Est-ce qu’on s’improvise ministre ?

Je me suis glissé dans cette situation sans difficulté, même si j’ai minimisé le poids de l’administration – je ne l’ignorais pourtant pas. Le problème, lorsqu’on vient de la société civile, c’est que l’on connaît moins les arcanes de l’institution préfectorale ou du Conseil d’Etat. On marche un peu à l’aveuglette. J’ai mis longtemps à avoir un cabinet performant.

Un ministre de la société civile, c’est fait pour épater la galerie ?

Oui, mais on tombe parfois sur des types relativement sérieux… Je souhaitais changer beaucoup de choses, or ce n’était pas toujours possible. Au fond, Nicolas Sarkozy voulait Drucker et il a eu Mitterrand.

Les ministres politiques et ceux de la société civile se comportent-ils vraiment différemment ?

Un ministre politique gère le temps différemment : il pense à l’après. Il n’oublie jamais sa circonscription, il entretient des relations permanentes, notamment avec les gens d’en face. On me reprochait souvent de ne pas être suffisamment politique. Cela voulait dire de discuter avec le camp d’en face.

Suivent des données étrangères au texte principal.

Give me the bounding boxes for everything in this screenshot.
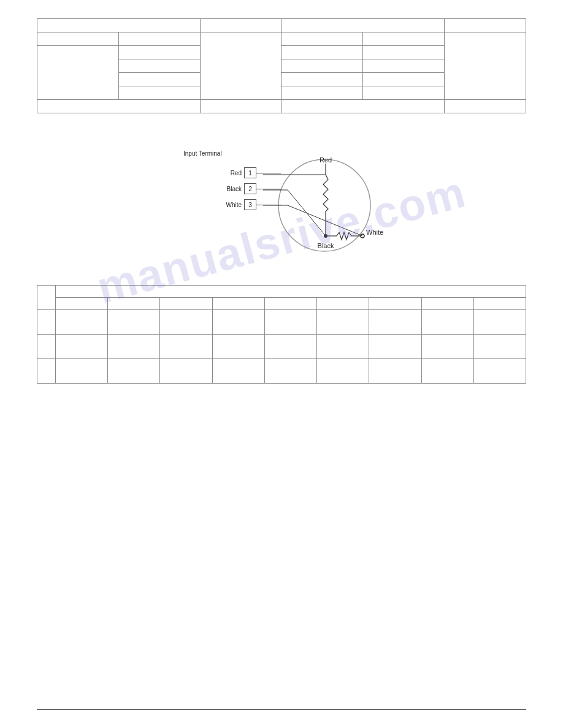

Emmanuel Macron a nommé onze ministres de la société civile. Est-ce un moyen de créer un nouveau rapport de force ?

Cette fois, il se passe quelque chose, j’en suis sûr. J’ai été un gadget. Comme l’a dit avec humour Brice Hortefeux (NDLR : ancien ministre de l’Intérieur de Nicolas Sarkozy), avec moi, ils s’attendaient à champagne et paillettes, ils ont eu scandale et emmerdes. Mettre beaucoup de ministres issus de la société civile, c’est habile. Je m’inquiète un peu pour Nicolas Hulot. Jean-Jacques Servan-Schreiber, Léon Schwartzenberg (NDLR : un journaliste et un cancérologue devenu ministre) ont donné des exemples de cafouillage complet. Il faut être quinze heures par jour à son boulot, il aura vite envie d’ouvrir sa fenêtre !

Françoise Nyssen à la Culture ?

Elle sera très bonne. Elle me fait penser à Brigitte Macron, elle est cultivée, douce, intelligente. Dans ce ministère, on ne réussit que si l’on a la confiance du président.

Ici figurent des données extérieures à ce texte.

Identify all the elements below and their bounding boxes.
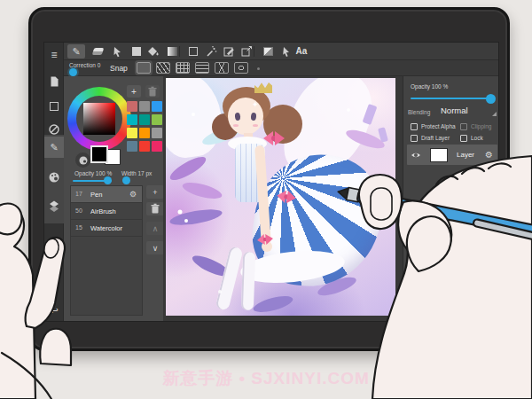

Une recommandation à ces nouveaux ministres ?

La clé, c’est de convaincre et non de commander. C’est la grande erreur des ministres venus de la société civile : ils croient qu’ils vont pouvoir commander. On leur répond  » Oui, monsieur le Ministre  » et rien ne suit. Il faut convaincre, et cela prend un temps fou. Il faut identifier les interlocuteurs sur lesquels on pourra s’appuyer. Les politiques sont plus avertis en ce domaine. Au fond, l’idéal, c’est un ministre de la société civile qui comprend que la politique est l’art de convaincre et qui sait garder le cap, sans s’enliser dans les inévitables petits compromis nécessaires à la survie. Les bons ministres de la société civile sont ceux qui ont une part de politique en eux, les bons ministres politiques sont ceux qui ont une part de société civile en eux.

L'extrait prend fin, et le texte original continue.